Every line below that has "vous" in it should be copied.

Records from a collection
++++++++++
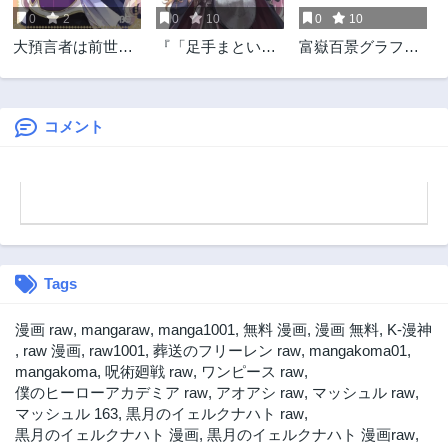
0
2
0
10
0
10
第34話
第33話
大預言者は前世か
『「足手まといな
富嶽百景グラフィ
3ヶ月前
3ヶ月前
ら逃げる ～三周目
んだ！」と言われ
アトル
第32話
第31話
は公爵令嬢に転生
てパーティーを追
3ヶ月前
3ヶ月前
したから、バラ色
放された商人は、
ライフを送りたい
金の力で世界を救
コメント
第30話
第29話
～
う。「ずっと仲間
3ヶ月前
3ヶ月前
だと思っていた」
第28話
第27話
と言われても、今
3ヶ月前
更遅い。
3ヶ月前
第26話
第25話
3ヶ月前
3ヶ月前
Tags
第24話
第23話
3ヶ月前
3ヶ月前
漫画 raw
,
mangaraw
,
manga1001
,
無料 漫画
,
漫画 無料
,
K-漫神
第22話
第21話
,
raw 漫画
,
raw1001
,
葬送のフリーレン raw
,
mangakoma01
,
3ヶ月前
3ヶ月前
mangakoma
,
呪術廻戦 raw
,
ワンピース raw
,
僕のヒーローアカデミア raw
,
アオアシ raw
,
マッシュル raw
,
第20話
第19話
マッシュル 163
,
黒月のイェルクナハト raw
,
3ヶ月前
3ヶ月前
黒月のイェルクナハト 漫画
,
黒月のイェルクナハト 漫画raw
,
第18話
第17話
++++++++++
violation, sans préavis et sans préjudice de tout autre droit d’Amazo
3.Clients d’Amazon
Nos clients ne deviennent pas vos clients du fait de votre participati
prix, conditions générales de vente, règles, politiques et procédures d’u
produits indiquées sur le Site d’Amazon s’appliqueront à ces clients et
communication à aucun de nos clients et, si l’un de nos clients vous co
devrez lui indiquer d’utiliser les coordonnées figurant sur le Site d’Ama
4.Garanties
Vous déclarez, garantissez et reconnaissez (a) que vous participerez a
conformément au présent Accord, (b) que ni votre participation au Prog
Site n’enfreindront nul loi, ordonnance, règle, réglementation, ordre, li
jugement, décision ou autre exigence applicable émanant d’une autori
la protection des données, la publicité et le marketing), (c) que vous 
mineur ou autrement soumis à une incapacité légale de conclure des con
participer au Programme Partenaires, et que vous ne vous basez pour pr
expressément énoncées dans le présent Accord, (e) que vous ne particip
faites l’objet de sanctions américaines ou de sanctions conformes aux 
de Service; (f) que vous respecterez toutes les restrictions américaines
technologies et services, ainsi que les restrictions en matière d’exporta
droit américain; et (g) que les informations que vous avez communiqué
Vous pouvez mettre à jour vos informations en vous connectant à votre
++++++++++
Exercise solution:
communication à aucun de nos clients et, si l’un de nos clients vous co
Vous déclarez, garantissez et reconnaissez (a) que vous participerez a
la protection des données, la publicité et le marketing), (c) que vous 
participer au Programme Partenaires, et que vous ne vous basez pour pr
expressément énoncées dans le présent Accord, (e) que vous ne particip
de Service; (f) que vous respecterez toutes les restrictions américaines
droit américain; et (g) que les informations que vous avez communiqué
Vous pouvez mettre à jour vos informations en vous connectant à votre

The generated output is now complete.